● **Data records**
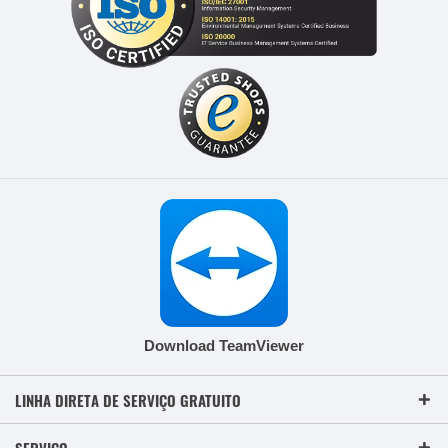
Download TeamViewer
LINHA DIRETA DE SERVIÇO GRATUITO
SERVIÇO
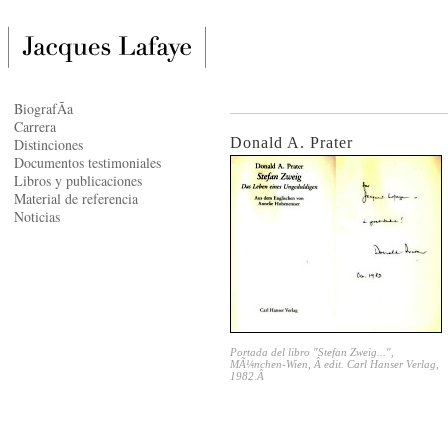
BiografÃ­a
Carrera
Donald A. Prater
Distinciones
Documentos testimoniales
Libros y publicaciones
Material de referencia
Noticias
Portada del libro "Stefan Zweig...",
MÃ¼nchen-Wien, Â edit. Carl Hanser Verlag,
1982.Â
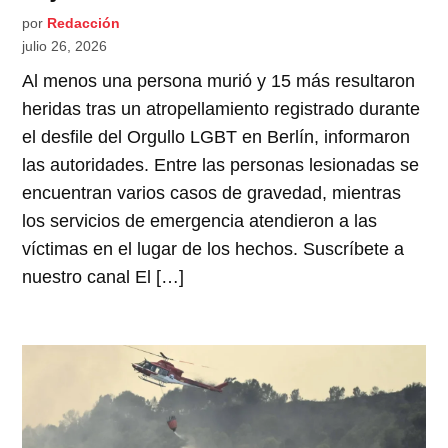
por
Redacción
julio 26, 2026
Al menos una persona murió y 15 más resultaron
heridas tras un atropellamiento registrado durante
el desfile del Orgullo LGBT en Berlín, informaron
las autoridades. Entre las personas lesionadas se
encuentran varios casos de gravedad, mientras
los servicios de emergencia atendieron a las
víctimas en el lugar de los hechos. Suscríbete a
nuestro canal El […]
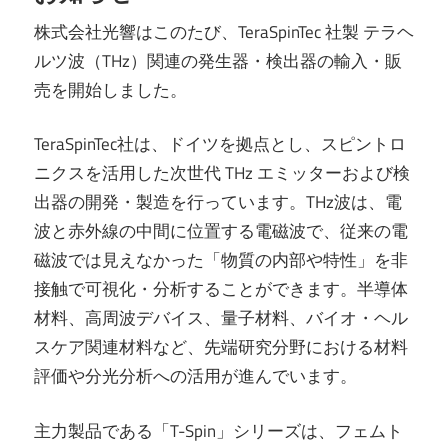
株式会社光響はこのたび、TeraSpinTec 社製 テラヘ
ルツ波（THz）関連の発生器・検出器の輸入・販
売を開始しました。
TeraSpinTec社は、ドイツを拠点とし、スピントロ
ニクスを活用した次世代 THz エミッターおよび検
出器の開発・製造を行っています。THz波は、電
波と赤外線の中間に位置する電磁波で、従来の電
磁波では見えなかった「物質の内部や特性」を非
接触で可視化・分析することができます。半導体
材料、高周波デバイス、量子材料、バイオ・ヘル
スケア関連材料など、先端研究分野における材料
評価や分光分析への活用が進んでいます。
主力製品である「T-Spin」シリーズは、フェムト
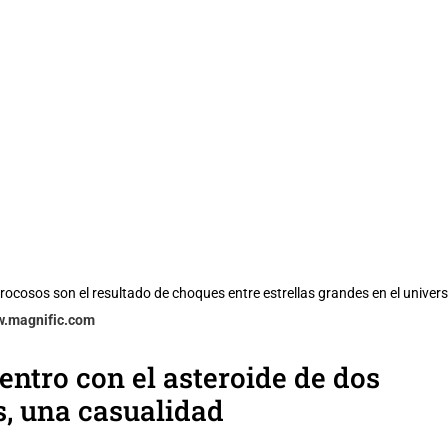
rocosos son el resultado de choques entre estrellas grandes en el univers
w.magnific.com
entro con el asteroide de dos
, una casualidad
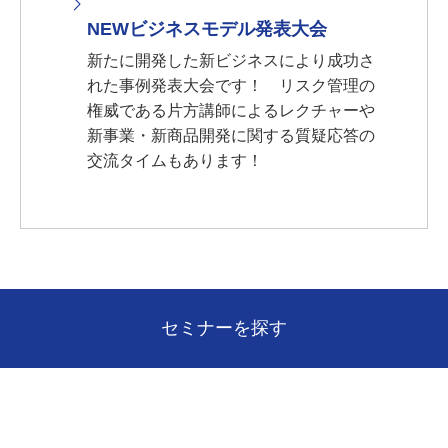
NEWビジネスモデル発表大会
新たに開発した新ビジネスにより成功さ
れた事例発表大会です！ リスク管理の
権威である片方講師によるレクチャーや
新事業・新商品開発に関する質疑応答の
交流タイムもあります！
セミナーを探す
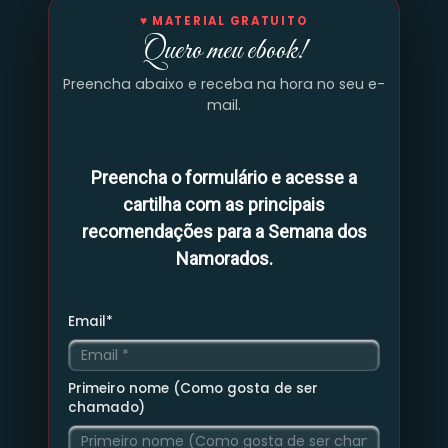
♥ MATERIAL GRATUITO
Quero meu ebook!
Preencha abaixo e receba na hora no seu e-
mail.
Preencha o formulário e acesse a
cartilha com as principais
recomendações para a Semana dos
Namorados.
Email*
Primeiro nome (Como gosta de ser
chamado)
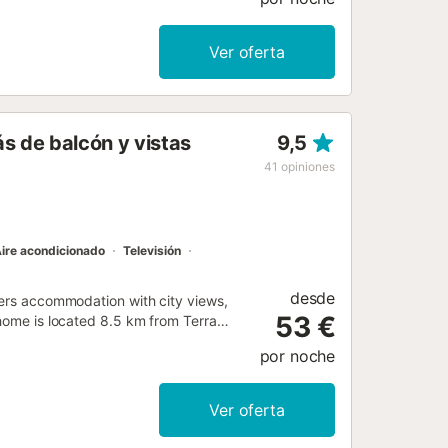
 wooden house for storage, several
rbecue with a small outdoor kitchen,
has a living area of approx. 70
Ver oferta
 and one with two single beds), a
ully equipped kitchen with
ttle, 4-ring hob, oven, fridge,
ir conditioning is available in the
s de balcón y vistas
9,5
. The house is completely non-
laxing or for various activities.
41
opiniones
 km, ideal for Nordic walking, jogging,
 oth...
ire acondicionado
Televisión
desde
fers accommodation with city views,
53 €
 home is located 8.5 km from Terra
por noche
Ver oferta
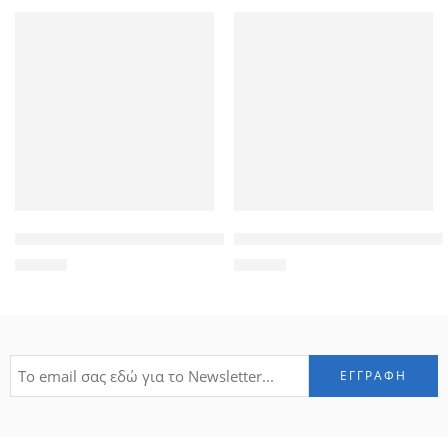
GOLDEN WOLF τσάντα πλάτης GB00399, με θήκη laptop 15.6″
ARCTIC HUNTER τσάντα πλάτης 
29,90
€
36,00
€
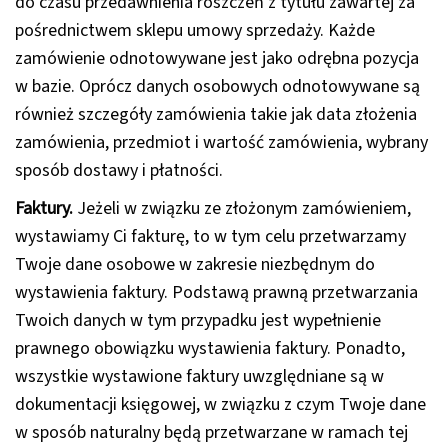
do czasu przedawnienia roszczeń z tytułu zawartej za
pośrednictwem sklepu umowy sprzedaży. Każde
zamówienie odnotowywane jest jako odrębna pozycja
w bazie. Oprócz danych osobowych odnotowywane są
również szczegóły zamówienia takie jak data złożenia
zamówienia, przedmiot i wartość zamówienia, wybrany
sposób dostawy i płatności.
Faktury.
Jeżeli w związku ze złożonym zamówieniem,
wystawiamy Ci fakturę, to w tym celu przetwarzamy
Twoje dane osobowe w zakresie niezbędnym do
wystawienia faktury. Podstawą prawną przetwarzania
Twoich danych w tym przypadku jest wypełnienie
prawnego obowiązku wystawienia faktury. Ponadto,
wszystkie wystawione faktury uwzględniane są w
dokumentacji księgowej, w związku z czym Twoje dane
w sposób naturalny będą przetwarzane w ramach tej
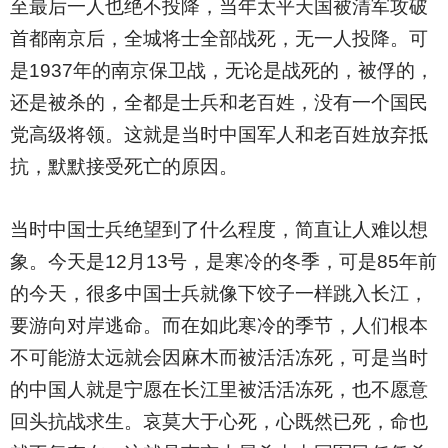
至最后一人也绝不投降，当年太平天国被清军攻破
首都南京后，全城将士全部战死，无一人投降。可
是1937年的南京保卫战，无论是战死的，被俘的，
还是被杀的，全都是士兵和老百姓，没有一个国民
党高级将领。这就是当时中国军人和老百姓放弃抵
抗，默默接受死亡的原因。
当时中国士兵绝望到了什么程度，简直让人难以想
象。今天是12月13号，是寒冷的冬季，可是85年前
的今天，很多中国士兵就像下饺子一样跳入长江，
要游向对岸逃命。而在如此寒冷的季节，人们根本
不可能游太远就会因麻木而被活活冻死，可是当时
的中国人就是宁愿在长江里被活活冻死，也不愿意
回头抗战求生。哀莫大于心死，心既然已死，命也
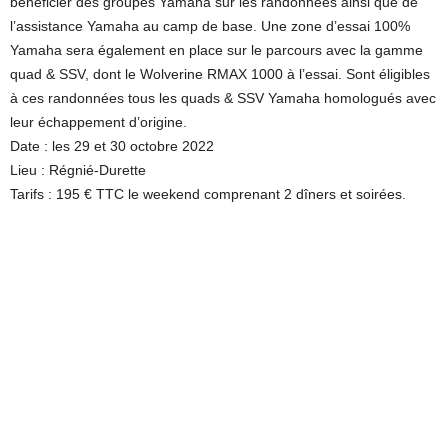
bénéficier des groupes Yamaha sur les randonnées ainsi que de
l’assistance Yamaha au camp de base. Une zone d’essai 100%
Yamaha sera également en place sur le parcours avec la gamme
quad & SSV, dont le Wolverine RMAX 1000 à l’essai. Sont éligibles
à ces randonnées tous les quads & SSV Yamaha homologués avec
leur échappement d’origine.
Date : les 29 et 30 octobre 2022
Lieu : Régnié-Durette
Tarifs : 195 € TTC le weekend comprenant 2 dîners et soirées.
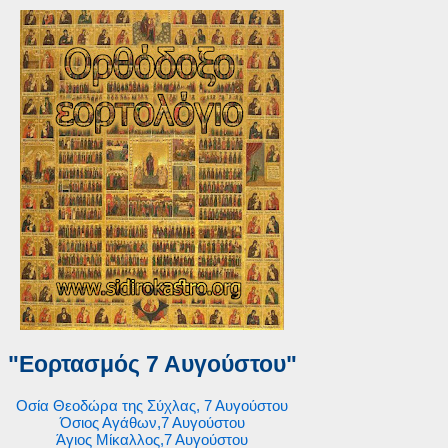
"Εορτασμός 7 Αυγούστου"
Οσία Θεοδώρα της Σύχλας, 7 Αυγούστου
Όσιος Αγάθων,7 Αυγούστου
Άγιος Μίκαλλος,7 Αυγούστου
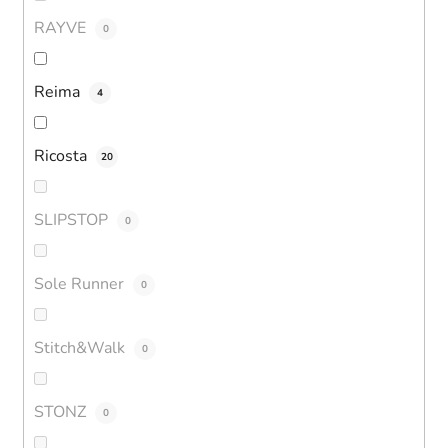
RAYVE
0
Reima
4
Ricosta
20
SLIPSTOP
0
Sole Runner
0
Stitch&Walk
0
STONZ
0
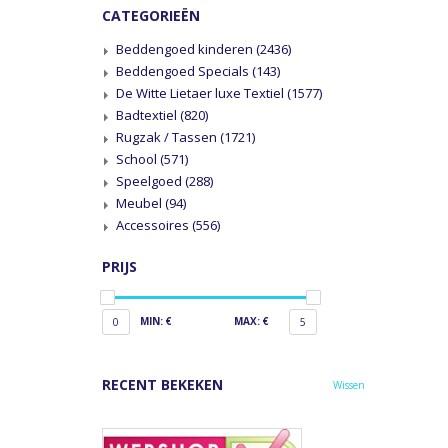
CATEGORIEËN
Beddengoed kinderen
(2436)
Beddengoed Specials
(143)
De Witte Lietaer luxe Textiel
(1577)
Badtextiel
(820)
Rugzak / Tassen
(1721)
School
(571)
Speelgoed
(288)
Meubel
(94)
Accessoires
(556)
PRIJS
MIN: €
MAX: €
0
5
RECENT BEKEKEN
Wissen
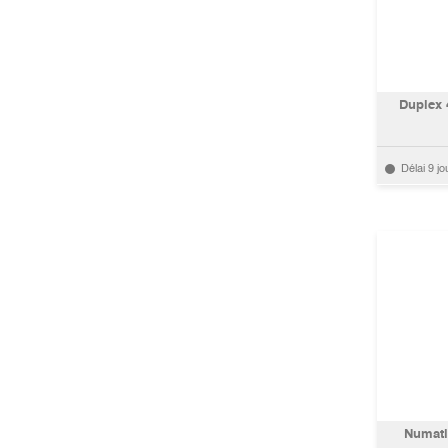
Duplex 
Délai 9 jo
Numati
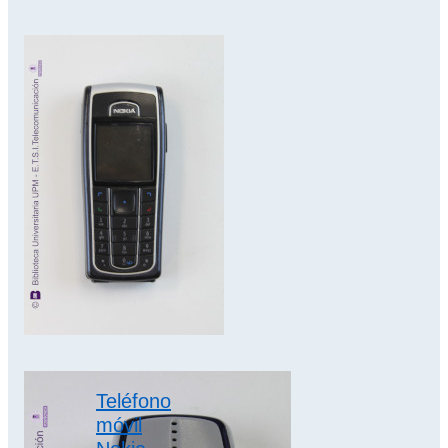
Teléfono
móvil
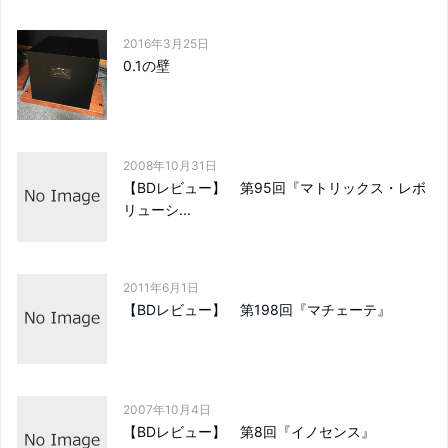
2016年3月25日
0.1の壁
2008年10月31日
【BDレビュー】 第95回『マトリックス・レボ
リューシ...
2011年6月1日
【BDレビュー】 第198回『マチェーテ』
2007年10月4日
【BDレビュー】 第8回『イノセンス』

● **Directions for this task**
In the records, find every line that has the string "sposób" and copy it.

● **Exercise result**
sposób dostawy i płatności.
w sposób naturalny będą przetwarzane w ramach tej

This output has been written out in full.